Source records:
•••

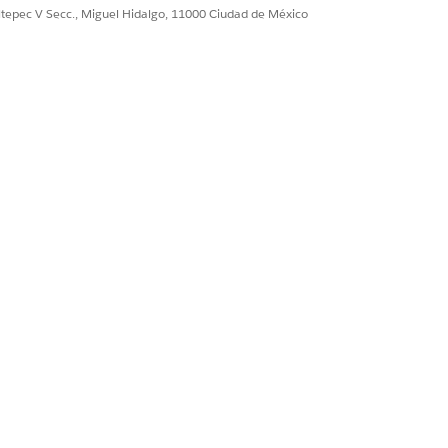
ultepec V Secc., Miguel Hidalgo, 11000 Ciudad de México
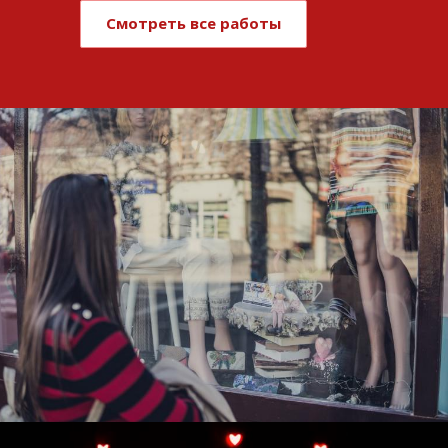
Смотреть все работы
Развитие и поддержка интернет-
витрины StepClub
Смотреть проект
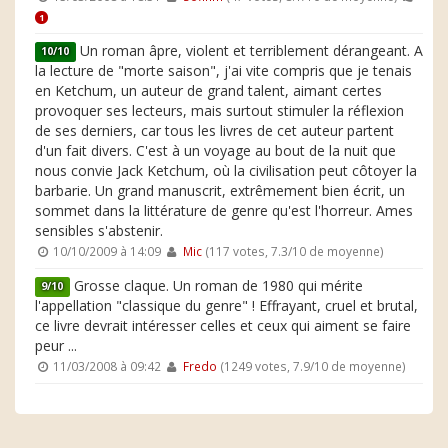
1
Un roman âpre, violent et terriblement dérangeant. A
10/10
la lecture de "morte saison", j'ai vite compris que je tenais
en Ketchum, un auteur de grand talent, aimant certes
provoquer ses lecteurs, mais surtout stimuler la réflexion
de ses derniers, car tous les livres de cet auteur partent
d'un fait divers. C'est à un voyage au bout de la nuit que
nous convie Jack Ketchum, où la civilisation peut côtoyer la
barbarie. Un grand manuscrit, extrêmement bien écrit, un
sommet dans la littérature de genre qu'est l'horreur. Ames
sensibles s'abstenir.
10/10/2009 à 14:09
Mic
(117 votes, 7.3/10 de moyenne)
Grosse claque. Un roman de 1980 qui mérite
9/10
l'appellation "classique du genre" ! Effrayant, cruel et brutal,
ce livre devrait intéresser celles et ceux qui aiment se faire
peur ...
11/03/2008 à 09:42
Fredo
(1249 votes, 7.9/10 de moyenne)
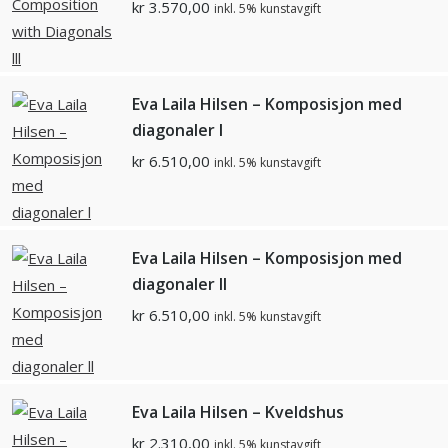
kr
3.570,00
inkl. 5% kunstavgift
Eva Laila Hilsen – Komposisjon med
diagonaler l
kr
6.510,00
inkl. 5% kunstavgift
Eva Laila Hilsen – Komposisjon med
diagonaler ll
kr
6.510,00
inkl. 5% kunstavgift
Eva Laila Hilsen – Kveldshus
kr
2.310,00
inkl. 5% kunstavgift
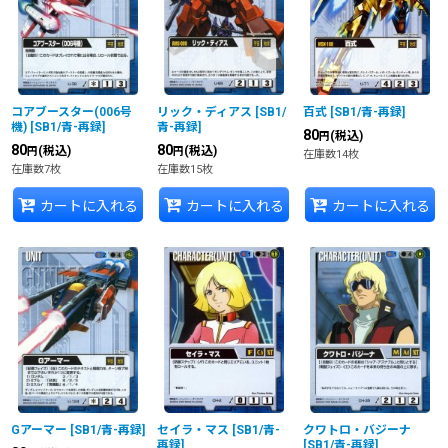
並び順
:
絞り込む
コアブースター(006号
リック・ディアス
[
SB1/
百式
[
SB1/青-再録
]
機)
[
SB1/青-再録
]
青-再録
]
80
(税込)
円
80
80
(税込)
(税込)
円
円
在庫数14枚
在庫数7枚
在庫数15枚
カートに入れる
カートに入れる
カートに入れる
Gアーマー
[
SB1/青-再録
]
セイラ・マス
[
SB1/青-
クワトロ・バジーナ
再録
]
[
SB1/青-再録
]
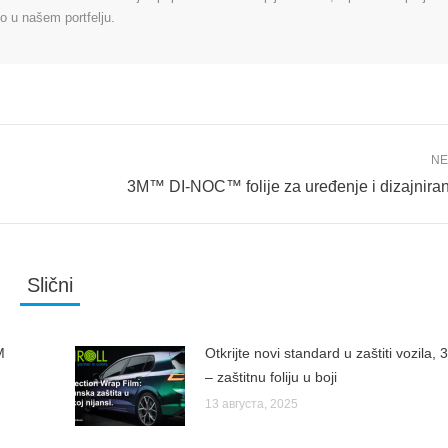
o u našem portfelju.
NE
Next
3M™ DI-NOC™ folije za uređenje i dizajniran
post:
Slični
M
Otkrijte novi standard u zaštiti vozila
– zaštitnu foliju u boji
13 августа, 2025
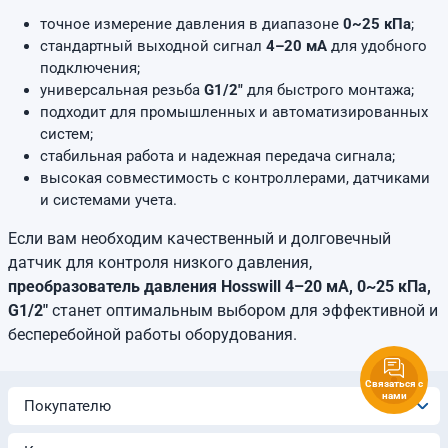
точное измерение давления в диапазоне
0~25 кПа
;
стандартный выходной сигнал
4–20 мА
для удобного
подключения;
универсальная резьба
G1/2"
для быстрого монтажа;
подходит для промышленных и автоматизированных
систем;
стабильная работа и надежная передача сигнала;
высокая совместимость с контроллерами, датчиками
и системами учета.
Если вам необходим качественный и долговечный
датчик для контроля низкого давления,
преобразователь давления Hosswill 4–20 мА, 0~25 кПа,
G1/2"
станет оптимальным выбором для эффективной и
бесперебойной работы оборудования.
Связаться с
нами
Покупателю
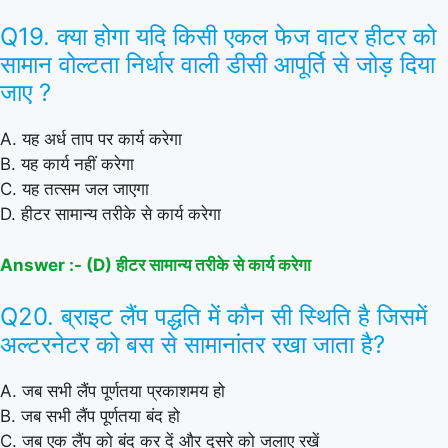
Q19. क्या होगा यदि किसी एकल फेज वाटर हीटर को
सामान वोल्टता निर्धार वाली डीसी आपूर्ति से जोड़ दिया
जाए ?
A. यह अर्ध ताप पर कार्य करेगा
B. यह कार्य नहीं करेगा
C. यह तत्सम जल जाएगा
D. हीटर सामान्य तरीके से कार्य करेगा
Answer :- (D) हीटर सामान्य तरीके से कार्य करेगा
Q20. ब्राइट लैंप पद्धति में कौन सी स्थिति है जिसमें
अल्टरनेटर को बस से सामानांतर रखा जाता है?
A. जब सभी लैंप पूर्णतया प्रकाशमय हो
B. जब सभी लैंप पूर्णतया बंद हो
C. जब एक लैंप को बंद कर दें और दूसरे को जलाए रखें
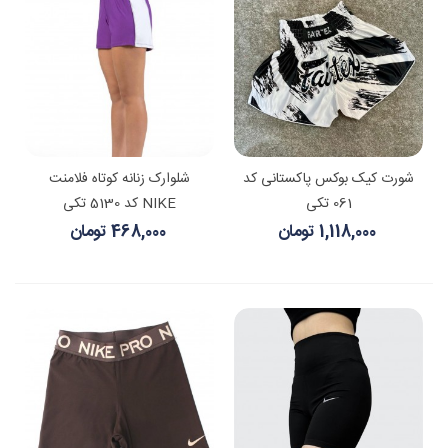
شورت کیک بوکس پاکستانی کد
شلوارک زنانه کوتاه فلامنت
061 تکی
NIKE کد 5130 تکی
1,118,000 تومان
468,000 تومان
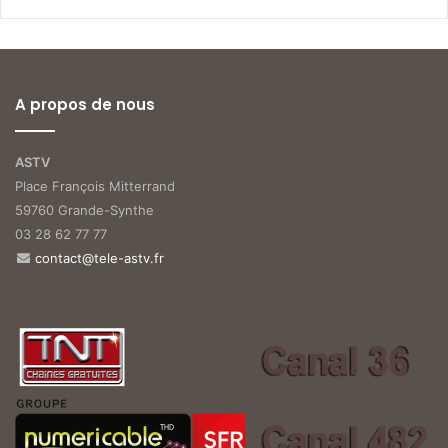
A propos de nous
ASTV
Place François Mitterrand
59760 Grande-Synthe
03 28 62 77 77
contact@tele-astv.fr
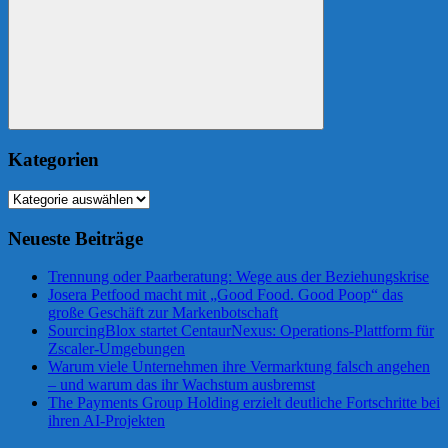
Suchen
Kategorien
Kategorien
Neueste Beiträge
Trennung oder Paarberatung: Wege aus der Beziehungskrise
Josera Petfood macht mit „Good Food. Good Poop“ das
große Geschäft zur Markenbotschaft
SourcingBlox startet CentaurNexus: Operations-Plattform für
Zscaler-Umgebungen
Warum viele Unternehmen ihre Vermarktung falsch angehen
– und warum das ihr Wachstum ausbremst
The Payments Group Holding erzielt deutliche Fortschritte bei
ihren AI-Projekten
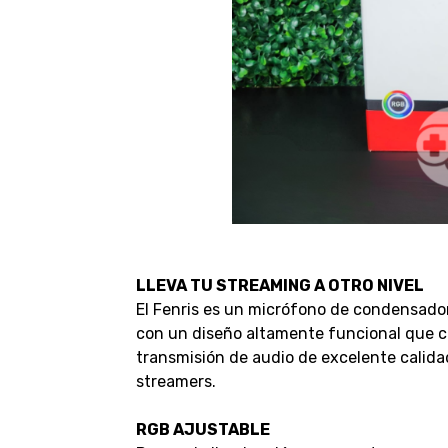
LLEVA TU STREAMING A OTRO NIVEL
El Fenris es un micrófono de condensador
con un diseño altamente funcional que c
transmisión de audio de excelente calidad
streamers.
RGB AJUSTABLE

•••

Work to complete: Among the lines above, list those that contain the word "Смотреть".

Answer box:
Смотреть все работы
Смотреть проект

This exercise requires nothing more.